The address was moved by the Earl of Bridgewater. Lord Sheffield,

in supporting it, observed, that there was no hope of safety but through a vigorous and persevering prosecution of the war, of which, (said he,) the great mass of this country is perfectly convinced; and it must be highly consoling to all Europe, to learn that his Majesty is determined strenuously to support the cause of Spain. It is our own cause; it is the cause of Europe and of the world. We cannot but concur in applauding the resolution of the Spaniards, to persevere to the last extremity in the contest for their liberty-a resolution worthy of that noble nation. We cannot but admire their spirit, when we reflect on the completely-disorganized state into which they were thrown by the treachery of an usurper. If they should not in every instance act according to our notions of what was expedient, or even if prejudice should prevent them from receiving assistance in the way which we might think advisable; if their communications, both among themselves and with us, should not be so prompt and perfect as might be expected from a country whose government, and every thing derived from it, had not been recently overthrown; if we should observe among them some traces of party spirit, or struggles for power, was it to be wondered at under such circumstances, or were we ourselves free from blame? Their general conduct was still to be respected and admired; and even though great reverses should take place, there would be yet no reason to despond.

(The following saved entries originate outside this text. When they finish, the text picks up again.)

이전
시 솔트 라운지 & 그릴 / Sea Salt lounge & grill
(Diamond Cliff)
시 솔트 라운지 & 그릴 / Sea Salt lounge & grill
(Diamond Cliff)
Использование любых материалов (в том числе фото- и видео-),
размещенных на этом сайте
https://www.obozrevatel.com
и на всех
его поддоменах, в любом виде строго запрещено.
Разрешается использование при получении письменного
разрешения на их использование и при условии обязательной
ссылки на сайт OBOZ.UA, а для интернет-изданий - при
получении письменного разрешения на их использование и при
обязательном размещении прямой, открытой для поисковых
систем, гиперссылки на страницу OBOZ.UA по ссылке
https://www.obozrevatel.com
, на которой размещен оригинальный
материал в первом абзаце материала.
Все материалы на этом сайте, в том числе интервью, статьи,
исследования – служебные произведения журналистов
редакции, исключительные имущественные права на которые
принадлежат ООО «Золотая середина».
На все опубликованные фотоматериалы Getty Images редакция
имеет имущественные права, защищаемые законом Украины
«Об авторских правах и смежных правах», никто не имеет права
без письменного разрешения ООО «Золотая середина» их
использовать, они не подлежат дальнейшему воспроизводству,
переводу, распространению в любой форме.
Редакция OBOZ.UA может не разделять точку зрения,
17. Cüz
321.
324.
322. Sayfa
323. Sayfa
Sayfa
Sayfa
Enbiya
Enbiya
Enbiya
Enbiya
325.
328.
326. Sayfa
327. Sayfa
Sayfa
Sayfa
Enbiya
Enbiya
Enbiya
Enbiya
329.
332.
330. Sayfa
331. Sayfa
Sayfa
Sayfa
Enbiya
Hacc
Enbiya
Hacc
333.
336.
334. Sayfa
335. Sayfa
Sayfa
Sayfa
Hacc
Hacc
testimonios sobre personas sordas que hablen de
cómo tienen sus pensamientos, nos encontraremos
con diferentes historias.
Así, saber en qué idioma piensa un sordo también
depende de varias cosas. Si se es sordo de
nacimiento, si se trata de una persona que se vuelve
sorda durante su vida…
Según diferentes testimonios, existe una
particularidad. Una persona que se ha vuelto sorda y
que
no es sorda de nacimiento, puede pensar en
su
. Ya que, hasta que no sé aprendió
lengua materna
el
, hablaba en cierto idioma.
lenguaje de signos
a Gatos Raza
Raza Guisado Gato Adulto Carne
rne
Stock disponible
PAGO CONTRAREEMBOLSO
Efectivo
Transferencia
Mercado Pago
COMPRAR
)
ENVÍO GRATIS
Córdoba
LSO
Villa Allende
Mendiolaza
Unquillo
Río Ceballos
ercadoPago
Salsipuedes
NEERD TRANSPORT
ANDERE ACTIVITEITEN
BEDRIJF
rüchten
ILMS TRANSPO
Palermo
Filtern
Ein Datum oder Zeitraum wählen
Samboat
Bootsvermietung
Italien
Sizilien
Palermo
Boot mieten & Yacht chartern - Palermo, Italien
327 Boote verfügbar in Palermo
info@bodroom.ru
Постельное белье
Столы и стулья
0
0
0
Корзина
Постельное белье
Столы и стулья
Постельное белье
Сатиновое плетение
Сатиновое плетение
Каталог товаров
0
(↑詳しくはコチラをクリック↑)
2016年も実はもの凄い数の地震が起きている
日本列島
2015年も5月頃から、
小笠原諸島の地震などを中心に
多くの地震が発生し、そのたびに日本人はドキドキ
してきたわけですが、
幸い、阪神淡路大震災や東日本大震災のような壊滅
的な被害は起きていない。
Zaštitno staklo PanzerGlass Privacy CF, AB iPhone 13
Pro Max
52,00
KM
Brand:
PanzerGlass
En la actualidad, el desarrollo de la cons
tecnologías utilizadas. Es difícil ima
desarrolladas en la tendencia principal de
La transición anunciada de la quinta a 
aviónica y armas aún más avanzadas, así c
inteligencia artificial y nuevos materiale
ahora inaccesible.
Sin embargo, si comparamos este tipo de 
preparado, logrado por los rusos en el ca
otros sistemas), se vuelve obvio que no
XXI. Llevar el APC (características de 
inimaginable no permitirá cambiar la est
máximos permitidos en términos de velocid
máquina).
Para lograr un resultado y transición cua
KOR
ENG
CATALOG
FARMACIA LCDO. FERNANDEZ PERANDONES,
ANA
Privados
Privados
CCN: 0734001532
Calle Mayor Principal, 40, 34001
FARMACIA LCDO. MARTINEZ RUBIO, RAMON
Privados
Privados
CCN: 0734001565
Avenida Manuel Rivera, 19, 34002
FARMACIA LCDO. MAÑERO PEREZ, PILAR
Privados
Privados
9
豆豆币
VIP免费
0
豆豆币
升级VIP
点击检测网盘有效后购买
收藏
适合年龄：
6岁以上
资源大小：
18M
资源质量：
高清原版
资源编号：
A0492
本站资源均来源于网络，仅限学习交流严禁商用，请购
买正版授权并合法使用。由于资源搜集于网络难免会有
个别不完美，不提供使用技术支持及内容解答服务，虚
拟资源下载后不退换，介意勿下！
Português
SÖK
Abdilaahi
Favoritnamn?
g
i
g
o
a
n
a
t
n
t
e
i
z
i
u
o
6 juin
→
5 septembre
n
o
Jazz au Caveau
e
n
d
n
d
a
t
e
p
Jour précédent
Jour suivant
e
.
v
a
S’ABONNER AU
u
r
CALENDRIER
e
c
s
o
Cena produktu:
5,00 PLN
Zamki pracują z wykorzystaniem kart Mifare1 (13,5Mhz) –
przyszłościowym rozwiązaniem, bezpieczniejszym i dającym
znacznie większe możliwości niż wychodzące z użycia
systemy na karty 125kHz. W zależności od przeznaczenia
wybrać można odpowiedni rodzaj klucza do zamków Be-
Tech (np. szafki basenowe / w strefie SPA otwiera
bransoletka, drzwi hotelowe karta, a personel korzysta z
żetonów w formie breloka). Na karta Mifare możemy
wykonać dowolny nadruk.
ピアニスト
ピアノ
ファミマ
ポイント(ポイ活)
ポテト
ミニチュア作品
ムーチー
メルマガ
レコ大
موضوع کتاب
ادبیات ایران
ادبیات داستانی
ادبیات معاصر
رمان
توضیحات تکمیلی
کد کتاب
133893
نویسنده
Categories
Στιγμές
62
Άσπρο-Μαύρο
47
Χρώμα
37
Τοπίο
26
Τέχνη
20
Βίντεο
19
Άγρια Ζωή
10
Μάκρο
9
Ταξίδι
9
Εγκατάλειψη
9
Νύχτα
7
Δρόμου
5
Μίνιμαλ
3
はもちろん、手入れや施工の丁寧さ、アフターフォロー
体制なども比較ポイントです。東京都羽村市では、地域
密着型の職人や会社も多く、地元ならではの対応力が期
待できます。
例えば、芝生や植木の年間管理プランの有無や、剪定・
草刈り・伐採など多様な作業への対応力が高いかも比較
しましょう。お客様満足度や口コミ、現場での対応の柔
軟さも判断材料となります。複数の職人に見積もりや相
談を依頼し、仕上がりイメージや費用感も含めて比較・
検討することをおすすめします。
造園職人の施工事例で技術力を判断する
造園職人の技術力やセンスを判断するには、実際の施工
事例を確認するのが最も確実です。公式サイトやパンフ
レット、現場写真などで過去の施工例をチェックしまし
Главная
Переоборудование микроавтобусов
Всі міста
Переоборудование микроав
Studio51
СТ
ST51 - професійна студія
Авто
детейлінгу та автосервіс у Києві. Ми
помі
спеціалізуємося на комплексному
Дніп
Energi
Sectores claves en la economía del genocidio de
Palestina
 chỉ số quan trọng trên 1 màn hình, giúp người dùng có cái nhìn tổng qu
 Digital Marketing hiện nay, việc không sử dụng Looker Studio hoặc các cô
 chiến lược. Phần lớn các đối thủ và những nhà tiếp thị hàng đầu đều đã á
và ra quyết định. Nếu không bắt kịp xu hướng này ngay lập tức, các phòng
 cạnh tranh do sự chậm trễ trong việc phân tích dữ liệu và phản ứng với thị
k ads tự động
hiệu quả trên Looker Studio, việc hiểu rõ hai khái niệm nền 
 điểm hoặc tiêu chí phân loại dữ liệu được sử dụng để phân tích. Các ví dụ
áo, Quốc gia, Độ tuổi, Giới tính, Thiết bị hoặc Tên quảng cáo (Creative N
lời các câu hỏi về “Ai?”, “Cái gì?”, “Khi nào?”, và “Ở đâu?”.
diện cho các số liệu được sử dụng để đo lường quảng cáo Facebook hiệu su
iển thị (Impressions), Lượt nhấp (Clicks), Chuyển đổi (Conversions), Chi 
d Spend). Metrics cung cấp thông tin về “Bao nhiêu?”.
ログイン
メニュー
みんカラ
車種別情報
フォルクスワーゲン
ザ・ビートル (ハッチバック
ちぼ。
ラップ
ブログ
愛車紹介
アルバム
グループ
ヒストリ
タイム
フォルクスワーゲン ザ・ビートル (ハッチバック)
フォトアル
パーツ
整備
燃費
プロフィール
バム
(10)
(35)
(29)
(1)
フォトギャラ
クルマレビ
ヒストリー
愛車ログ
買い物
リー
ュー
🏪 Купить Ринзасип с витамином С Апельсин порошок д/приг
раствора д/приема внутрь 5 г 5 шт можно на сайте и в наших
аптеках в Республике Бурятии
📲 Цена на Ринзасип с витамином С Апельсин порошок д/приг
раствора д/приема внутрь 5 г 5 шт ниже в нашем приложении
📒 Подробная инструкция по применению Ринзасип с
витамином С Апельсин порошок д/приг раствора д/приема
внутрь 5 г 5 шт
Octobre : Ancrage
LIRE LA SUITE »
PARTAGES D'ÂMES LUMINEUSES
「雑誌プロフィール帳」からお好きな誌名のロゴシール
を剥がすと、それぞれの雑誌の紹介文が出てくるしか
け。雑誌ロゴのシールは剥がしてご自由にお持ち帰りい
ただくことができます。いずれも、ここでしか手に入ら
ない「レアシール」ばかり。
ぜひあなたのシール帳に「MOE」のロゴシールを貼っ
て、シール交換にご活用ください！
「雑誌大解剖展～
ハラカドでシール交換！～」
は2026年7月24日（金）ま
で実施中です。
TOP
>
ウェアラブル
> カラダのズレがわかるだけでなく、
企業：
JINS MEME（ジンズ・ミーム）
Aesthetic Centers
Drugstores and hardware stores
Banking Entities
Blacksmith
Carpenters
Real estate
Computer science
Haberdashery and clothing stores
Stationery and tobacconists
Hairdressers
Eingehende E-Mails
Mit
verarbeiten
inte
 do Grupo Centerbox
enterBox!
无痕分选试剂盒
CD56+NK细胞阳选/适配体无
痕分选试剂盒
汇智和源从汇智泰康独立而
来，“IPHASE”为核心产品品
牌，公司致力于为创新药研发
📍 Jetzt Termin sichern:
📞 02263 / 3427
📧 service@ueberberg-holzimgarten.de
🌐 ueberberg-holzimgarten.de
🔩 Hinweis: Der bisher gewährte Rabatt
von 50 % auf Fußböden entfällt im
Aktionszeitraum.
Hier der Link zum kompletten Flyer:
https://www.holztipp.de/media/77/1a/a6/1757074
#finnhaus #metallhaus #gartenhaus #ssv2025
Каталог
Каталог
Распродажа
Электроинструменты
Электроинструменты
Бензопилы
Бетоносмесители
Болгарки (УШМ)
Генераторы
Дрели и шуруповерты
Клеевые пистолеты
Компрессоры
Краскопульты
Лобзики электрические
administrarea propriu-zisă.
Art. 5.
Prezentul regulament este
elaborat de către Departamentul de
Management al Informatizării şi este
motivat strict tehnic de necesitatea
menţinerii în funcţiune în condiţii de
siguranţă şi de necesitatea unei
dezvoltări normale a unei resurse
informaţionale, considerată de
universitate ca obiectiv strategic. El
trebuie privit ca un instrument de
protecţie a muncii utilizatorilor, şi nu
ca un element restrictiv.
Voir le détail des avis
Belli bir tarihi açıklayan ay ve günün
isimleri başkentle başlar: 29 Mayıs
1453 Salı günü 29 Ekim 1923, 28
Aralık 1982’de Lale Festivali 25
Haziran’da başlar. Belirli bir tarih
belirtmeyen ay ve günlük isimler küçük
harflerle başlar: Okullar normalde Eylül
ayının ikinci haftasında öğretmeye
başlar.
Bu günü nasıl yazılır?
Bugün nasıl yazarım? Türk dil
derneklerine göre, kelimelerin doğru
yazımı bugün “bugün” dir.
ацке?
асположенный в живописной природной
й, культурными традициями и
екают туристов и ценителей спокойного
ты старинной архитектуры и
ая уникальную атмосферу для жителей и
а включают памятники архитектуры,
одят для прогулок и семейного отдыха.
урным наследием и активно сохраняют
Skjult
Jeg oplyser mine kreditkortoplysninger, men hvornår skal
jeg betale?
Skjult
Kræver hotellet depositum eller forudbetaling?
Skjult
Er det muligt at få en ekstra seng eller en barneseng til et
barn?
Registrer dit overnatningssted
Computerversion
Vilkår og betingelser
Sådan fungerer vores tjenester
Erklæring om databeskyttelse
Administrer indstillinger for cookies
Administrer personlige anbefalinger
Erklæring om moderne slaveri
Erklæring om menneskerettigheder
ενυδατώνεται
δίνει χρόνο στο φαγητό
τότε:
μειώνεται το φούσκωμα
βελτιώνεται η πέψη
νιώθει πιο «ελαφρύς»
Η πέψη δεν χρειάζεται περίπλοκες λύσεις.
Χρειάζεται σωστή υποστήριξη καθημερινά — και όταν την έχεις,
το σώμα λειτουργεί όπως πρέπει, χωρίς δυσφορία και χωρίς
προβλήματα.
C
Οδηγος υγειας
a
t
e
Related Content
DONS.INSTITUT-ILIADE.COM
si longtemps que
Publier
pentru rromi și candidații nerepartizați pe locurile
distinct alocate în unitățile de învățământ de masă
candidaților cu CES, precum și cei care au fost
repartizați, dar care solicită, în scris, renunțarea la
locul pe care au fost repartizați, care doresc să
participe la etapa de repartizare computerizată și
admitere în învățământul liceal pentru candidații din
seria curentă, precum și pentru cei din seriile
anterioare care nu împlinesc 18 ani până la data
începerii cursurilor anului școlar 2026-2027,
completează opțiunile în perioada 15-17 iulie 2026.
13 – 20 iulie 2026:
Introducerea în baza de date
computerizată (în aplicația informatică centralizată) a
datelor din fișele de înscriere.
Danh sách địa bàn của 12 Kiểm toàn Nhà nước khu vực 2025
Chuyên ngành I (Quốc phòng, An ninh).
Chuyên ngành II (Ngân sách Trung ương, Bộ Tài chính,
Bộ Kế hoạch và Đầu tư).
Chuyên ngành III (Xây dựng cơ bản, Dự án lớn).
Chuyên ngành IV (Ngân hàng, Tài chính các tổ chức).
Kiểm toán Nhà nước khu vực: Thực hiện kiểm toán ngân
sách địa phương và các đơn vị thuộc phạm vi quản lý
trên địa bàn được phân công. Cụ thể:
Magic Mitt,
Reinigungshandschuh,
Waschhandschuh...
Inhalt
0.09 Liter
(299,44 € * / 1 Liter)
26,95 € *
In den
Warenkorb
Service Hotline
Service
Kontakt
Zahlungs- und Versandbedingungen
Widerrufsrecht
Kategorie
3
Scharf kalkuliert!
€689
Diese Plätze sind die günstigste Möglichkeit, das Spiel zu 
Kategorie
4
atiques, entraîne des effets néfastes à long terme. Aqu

From our own troops we might expect every thing which could be done by men: they had the highest confidence in their general, whether he should advance or retreat; and we might be satisfied that whatever happened, a British army, so command

ed, would not disgrace the character of its country. He then adverted to the state of trade: Great, he said, should be our exultation, to hear that it had not diminished. The export of certain manufactures had decreased for a time, but not very considerably, nor by any means so much as was supposed. Buonaparte threatened to subdue us, by ruining our commerce. We might thank him for having made theexperiment; it had relieved us from all apprehensions on that head; for it was now proved, that neither decrees nor embargoes could materially affect us, and that the flourishing state of our finances enabled us to carry on this expensive war without any considerable loan or new taxes.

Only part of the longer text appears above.